American Express has announced that it will lay off 5,400 staff members and incur restructuring costs of $400 million as it revealed fourth quarter earnings that widely missed analyst estimates.
Thanks to the restructuring charges, $342 million in expenses and $153 million in reimbursements and fees, Amex’s net income for the quarter was $637 million, or just $0.56 per share.
The company’s Q4 net adjusted income, excluding the items above, sat at $1.2 billion, or $1.09 per share, which would have largely met Thomson Reuters expectations of $1.06 per share.
“All of this has been taking place at a time when technology is transforming the world of commerce, regulatory changes are reshaping the financial industry, and customer loyalty has become more important than ever,” said Kenneth Chenault, chairman and chief executive officer at Amex. “Maintaining our momentum in this environment will require us to evolve our business, embrace new technologies, become more efficient and generate resources to invest in the many growth opportunities we’ve identified.”
According to the Amex announcement, the 5,400 eliminated jobs will come from seniority levels, businesses and staff groups but will hit the its travel business the hardest. The release cited an “industry that is being fundamentally reinvented as a result of the digital revolution” as cause for the terminations.
Overall, Amex will reduce its staff of 63,500 by between four and six percent.

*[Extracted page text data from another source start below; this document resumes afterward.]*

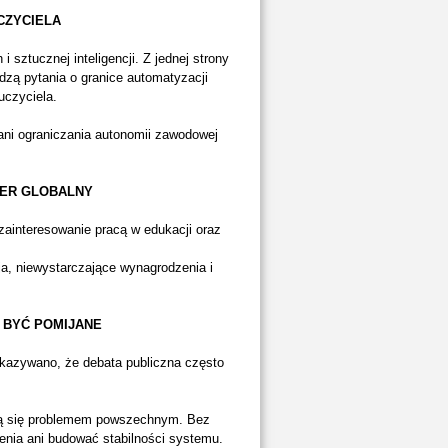
CZYCIELA
 sztucznej inteligencji. Z jednej strony
odzą pytania o granice automatyzacji
uczyciela.
ani ograniczania autonomii zawodowej
TER GLOBALNY
zainteresowanie pracą w edukacji oraz
a, niewystarczające wynagrodzenia i
 BYĆ POMIJANE
kazywano, że debata publiczna często
ają się problemem powszechnym. Bez
enia ani budować stabilności systemu.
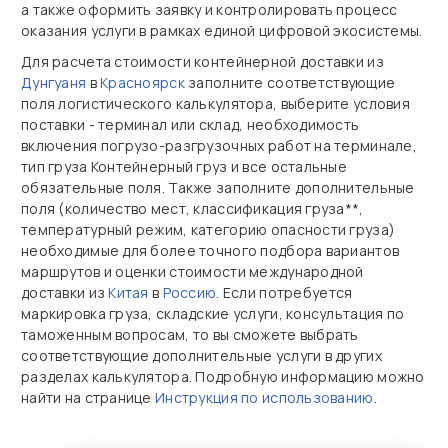
а также оформить заявку и контролировать процесс
оказания услуги в рамках единой цифровой экосистемы.
Для расчета стоимости контейнерной доставки из
Дунгуаня
в
Красноярск
заполните соответствующие
поля логистического калькулятора, выберите условия
поставки - терминал или склад, необходимость
включения погрузо-разгрузочных работ на терминале,
тип груза Контейнерный груз и все остальные
обязательные поля. Также заполните дополнительные
поля (количество мест, классификация груза**,
температурный режим, категорию опасности груза)
необходимые для более точного подбора вариантов
маршрутов и оценки стоимости международной
доставки из
Китая
в
Россию
. Если потребуется
маркировка груза, складские услуги, консультация по
таможенным вопросам, то вы сможете выбрать
соответствующие дополнительные услуги в других
разделах калькулятора. Подробную информацию можно
найти на странице
Инструкция по использованию
.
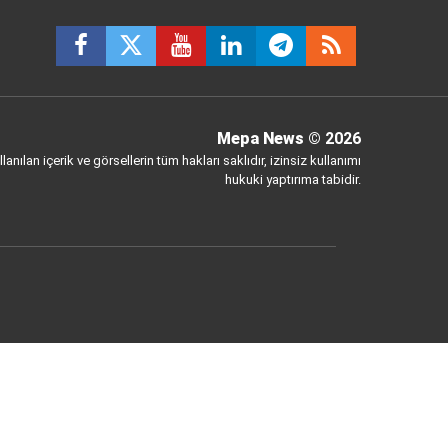
Mepa News
© 2026
anılan içerik ve görsellerin tüm hakları saklıdır, izinsiz kullanımı
hukuki yaptırıma tabidir.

“For the next two years, our aim is to hold annual operating expense increases to less than 3 percent,” Chenault said. “The overall restructuring program will put us in a better position as we seek to deliver strong results for shareholders and to maintain marketing and promotion investments at about 9 percent of revenues.”
AmEx $8.1 billion in Q4 revenue is up 5 percent form the same period a year ago. The company posted earnings of $1.09 per share in Q3 2012.